I think one reason is that "the news" was more localized in the past. You can see various technological changes coming along to nationalize news, such as the telegraph: a large fraction of people in the North heard about the Union's victories on July 3, 1863 at both Gettysburg and Vicksburg on July 4th. Previously, people had used signal fires (as in Aeschylus's account of how news of the victory in the Trojan War was sent back to Greece quickly) or carrier pigeons (Rothschilds and the Battle of Waterloo), but the telegraph made a big change in getting everybody on the same page. 

By the 1920s, newspapers had figured out that you didn't need to wait around for the Battle of Gettysburg to happen to sell papers. Somewhere in the country there was always something sensational going on at any time. For example, Floyd Collinsgetting stuck in a cave in Kentucky in 1925 became a huge deal in the press, with radio chipping in to the frenzy.

TV was a big deal of course, but I suspect that the use of videotape in the 1960s really amplified the power of TV news to create "iconic moments" by repeating highlights. (As a commenter notes, color TV was a huge addition to during the 1960s in terms of the power of imagery.)
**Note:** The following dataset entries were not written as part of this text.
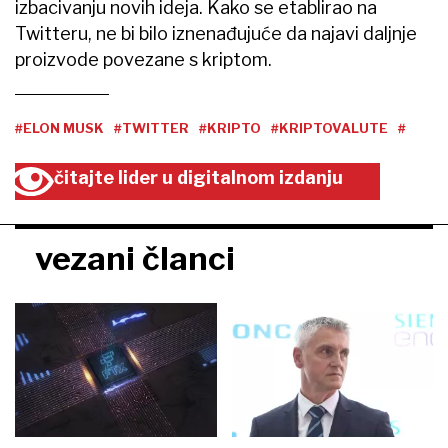
izbacivanju novih ideja. Kako se etablirao na
Twitteru, ne bi bilo iznenađujuće da najavi daljnje
proizvode povezane s kriptom.
#ELON MUSK
#TWITTER
#KRIPTO
#KRIPTOVALUTE
#
čitajte lider u digitalnom izdanju
vezani članci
The emergence of 24-hour national cable news, with CNN becoming hugely popular during the 1991 Gulf War, may have had something to do with the wave of high school shootings of the later 1990s that fizzled out in tedium in 2001. Events like Columbine were perfect for filling up many hours per day. Then, 9/11 and the anthrax poisonings came along and that gave us lots of new stuff to obsess about. Perhaps potential high school shooters intuited that not as many viewers would pay attention to them in the wake of 9/11, so why bother?

Another factor in what events make up the national mythology is the numeric power of Baby Boomers (and, of those lucky pre-Baby Boomers who targeted the vast cohort younger than them for manipulation) to make their youthful memories the national currency.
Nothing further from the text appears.